Havalar soğumaya ve yavaş yavaş eve çekilmeye başlamışken, ister istemez kendi içimize dönüyoruz. Evde kendimizle daha çok vakit geçirmeye başladığımızda, bazı şeyleri fark etmeye başlıyoruz. Ev içerisinde iletişimimizin ne kadar az olduğu ve kendimizi ne kadar görmezden geldiğimiz; ilk gözümüze çarpanlar olabilir. Ancak tüm bunların dışında daha önemli bir detay var: çalışmadığımız zamanlarda ne yapacağımızı da bilemiyoruz.

Günlük rutinlerimiz içerisinde sürekli olarak koşturma içerisindeyiz. Bu rutinler ve koşturmacalar bizleri oyalıyor gibi görünüyor. Havalar soğumaya başlayınca da dışarıdan daha çok ev içerisinde zaman geçirmeye başlıyoruz. Hal böyle olunca da ev içerisinde bizi oyalayacak bir şeye ihtiyaç duyuyoruz. Televizyon, telefon veya tabletler imdadımıza yetişiyor. Herhangi bir çaba harcamadan zaman bir şekilde geçiyor teknoloji sayesinde.

Şanslıysanız ev içerisinde sizi sevgi yumağı ile sarmalayan yakınlarınız vardır. Şanslı değilseniz kırıp dökülen ve birbirine zarar veren insanlarla birlikte olabilirsiniz. Aynı ev içerisinde yaşadığımız her birey ile tam anlamıyla iletişim kurup anlaşabiliyor muyuz gerçekten? Ev dediğimiz, yuva dediğimiz yer sevgi bulacağımız yer iken bazen sadece otel gibi kullandığımız yere dönüşüyor.
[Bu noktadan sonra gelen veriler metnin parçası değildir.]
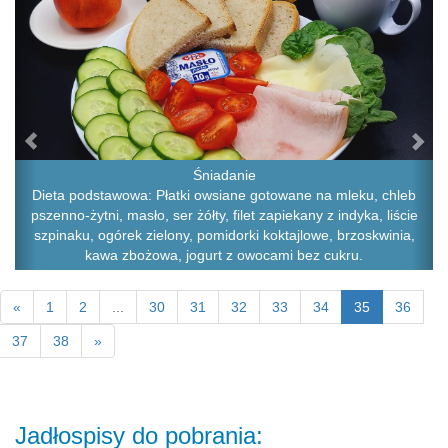
Śniadanie
Dieta podstawowa: Płatki owsiane gotowane na mleku, chleb
pszenno-żytni, masło, ser żółty, filet zapiekany z indyka, liście
szpinaku, ogórek zielony, pomidorki koktajlowe, brzoskwinia,
kawa zbożowa, jogurt z owocami bez cukru.
«
1
2
...
30
31
32
33
34
35
36
37
38
»
Jadłospisy do pobrania: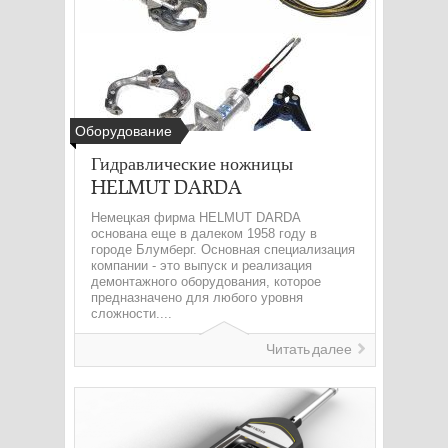
Оборудование
Гидравлические ножницы
HELMUT DARDA
Немецкая фирма HELMUT DARDA
основана еще в далеком 1958 году в
городе Блумберг. Основная специализация
компании - это выпуск и реализация
демонтажного оборудования, которое
предназначено для любого уровня
сложности....
Читать далее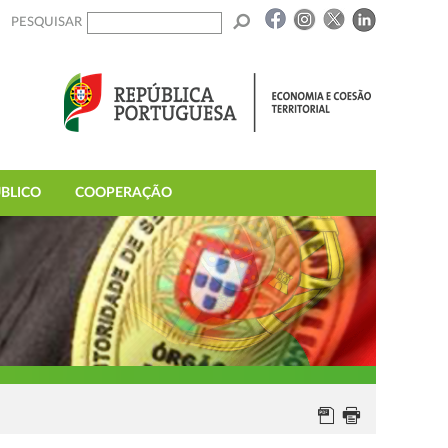
PESQUISAR
BLICO
COOPERAÇÃO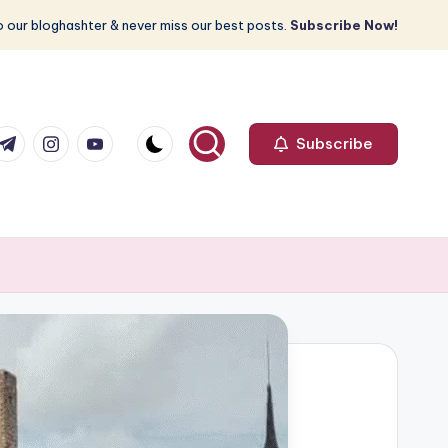
 our bloghashter & never miss our best posts.
Subscribe Now!
com
r.com
.me
instagram.com
youtube.com
Subscribe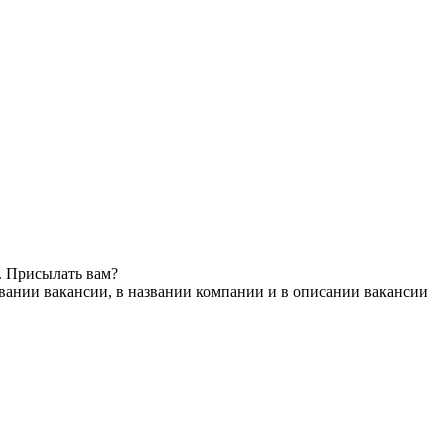
. Присылать вам?
вании вакансии, в названии компании и в описании вакансии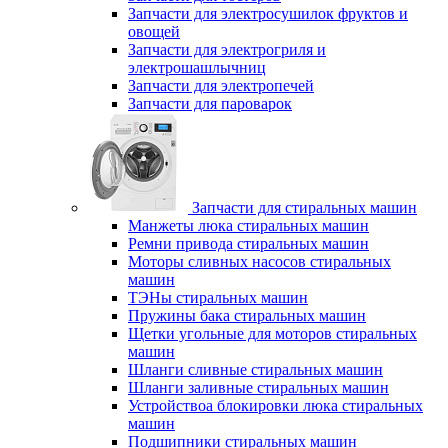
Запчасти для электросушилок фруктов и
овощей
Запчасти для электрогриля и
электрошашлычниц
Запчасти для электропечей
Запчасти для пароварок
Запчасти для стиральных машин
Манжеты люка стиральных машин
Ремни привода стиральных машин
Моторы сливных насосов стиральных
машин
ТЭНы стиральных машин
Пружины бака стиральных машин
Щетки угольные для моторов стиральных
машин
Шланги сливные стиральных машин
Шланги заливные стиральных машин
Устройствоа блокировки люка стиральных
машин
Подшипники стиральных машин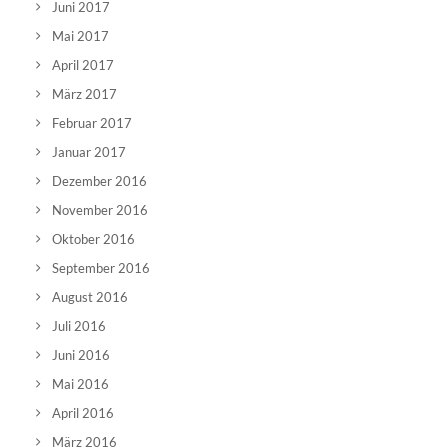
Juni 2017
Mai 2017
April 2017
März 2017
Februar 2017
Januar 2017
Dezember 2016
November 2016
Oktober 2016
September 2016
August 2016
Juli 2016
Juni 2016
Mai 2016
April 2016
März 2016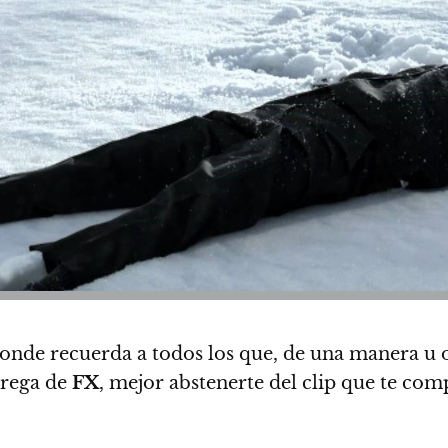
nde recuerda a todos los que, de una manera u ot
ntrega de
FX
, mejor abstenerte del clip que te co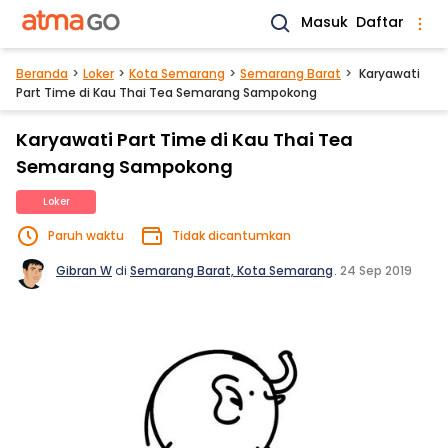
Masuk
Daftar
Beranda
Loker
Kota Semarang
Semarang Barat
Karyawati
Part Time di Kau Thai Tea Semarang Sampokong
Karyawati Part Time di Kau Thai Tea
Semarang Sampokong
Loker
Paruh waktu
Tidak dicantumkan
Gibran W
di
Semarang Barat, Kota Semarang
.
24 Sep 2019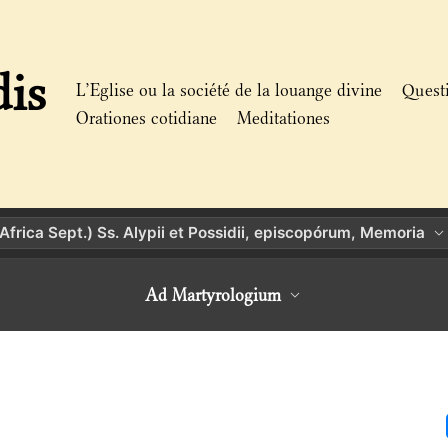
dis
L’Eglise ou la société de la louange divine
Quest
Orationes cotidiane
Meditationes
(Africa Sept.) Ss. Alypii et Possidii, episcopórum, Memoria
Ad Martyrologium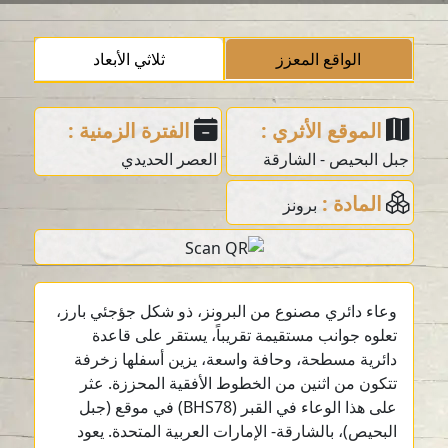
الواقع المعزز
ثلاثي الأبعاد
الموقع الأثري :
الفترة الزمنية :
جبل البحيص - الشارقة
العصر الحديدي
المادة :
برونز
وعاء دائري مصنوع من البرونز، ذو شكل جؤجئي بارز،
تعلوه جوانب مستقيمة تقريباً، يستقر على قاعدة
دائرية مسطحة، وحافة واسعة، يزين أسفلها زخرفة
تتكون من اثنين من الخطوط الأفقية المحززة. عثر
على هذا الوعاء في القبر (BHS78) في موقع (جبل
البحيص)، بالشارقة- الإمارات العربية المتحدة. يعود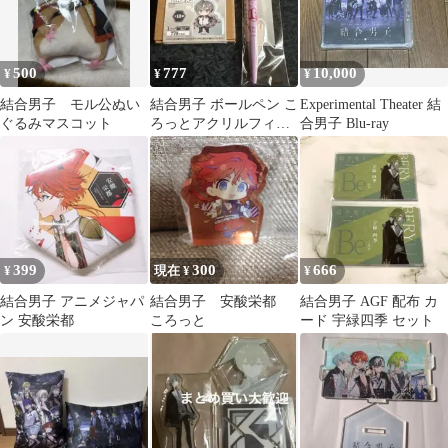
500
777
10,000
¥
¥
¥
結合男子 モル公ぬい
結合男子 ボールペン こ
Experimental Theater 結
ぐるみマスコット
ろっとアクリルフィギ
合男子 Blu-ray
ュア宇緑四季
399
300
666
¥
現在 ¥
¥
結合男子 アニメジャパ
結合男子 安酸栄都
結合男子 AGF 配布 カ
ン 安酸栄都
ころっと
ード 宇緑四季 セット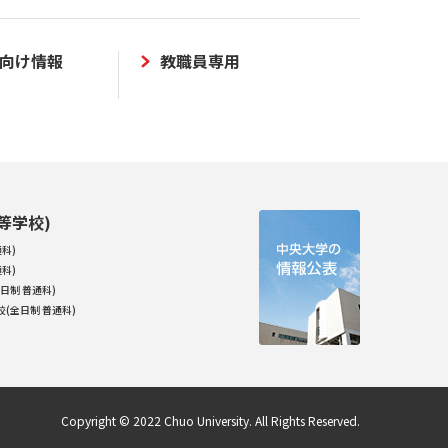
向け情報
教職員専用
等学校)
科)
科)
日制 普通科)
(全日制 普通科)
Copyright © 2022 Chuo University. All Rights Reserved.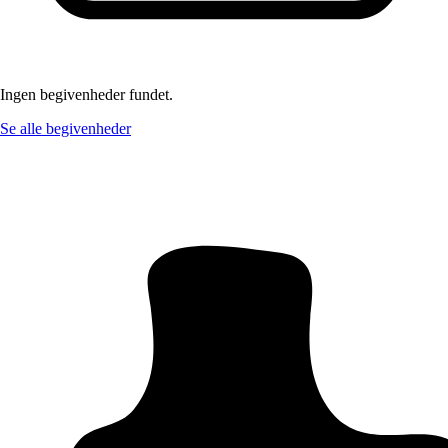
Ingen begivenheder fundet.
Se alle begivenheder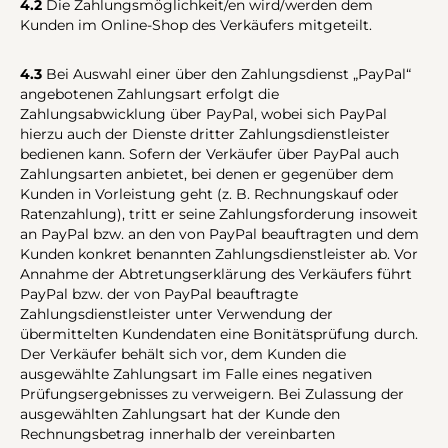
4.2
Die Zahlungsmöglichkeit/en wird/werden dem
Kunden im Online-Shop des Verkäufers mitgeteilt.
4.3
Bei Auswahl einer über den Zahlungsdienst „PayPal“
angebotenen Zahlungsart erfolgt die
Zahlungsabwicklung über PayPal, wobei sich PayPal
hierzu auch der Dienste dritter Zahlungsdienstleister
bedienen kann. Sofern der Verkäufer über PayPal auch
Zahlungsarten anbietet, bei denen er gegenüber dem
Kunden in Vorleistung geht (z. B. Rechnungskauf oder
Ratenzahlung), tritt er seine Zahlungsforderung insoweit
an PayPal bzw. an den von PayPal beauftragten und dem
Kunden konkret benannten Zahlungsdienstleister ab. Vor
Annahme der Abtretungserklärung des Verkäufers führt
PayPal bzw. der von PayPal beauftragte
Zahlungsdienstleister unter Verwendung der
übermittelten Kundendaten eine Bonitätsprüfung durch.
Der Verkäufer behält sich vor, dem Kunden die
ausgewählte Zahlungsart im Falle eines negativen
Prüfungsergebnisses zu verweigern. Bei Zulassung der
ausgewählten Zahlungsart hat der Kunde den
Rechnungsbetrag innerhalb der vereinbarten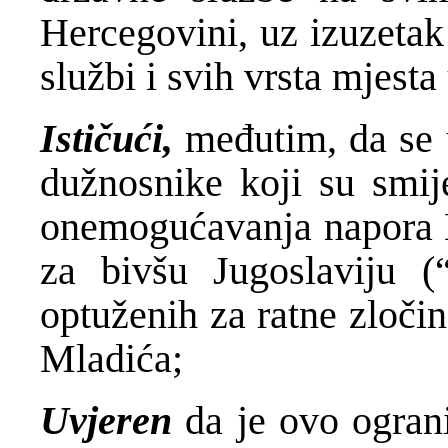
Hercegovini, uz izuzetak
službi i svih vrsta mjesta
Ističući,
međutim, da se 
dužnosnike koji su smij
onemogućavanja napora
za bivšu Jugoslaviju 
optuženih za ratne zloči
Mladića;
Uvjeren
da je ovo ogran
Sesli bir konuşma olmasa da sürekli devam eden bir sessizlik içerisinde kendimize dönüyoruz. Kendimize döndüğümüzde de gördüğümüz ilk şey kusurlarımız oluyor. Eksik hissettiğimiz noktalar gözümüze çarpıyor. Olumsuz duygular, olumsuz düşünceler etrafında kendimizi yeniden tanımaya çalışıyoruz. Bu süreç duygusal anlamda iniş çıkışlar yaşadığımız bir döneme de işaret ediyor.

Havaların soğumasının depresyon, tükenmişlik hissi veya olumsuz duygudurum süreçleri ile dolaylı yoldan bir ilgisi olduğu söylenebilir. Bu nedenle tam da şimdi en yakınlarımızla yeniden bağ kurmaya ihtiyacımız var. Aksi takdirde kırıp döktüğümüz her hayat kayıp giden bir yıldız gibi kendisiyle boğuşacaktır. Onların yanında olmaya ve onları fark etmeye ihtiyacımız var. Özellikle gençler arasında intihar girişimi eylemlerinin arttığı son günlerde onlara daha yakın olmak ve onlarla bağ kurabilmek her zamandan daha kıymetli. Yoksa bugün kırıp döktüğümüz bir hayat, yarın karşımıza istemediğimiz bir olayla çıkabilir. Ne dersiniz, aynı ev içerisinde yaşadığımız insanları yeniden tanımak ve onları korumak için mükemmel bir fırsatımız var. Bunu iyi değerlendirelim mi?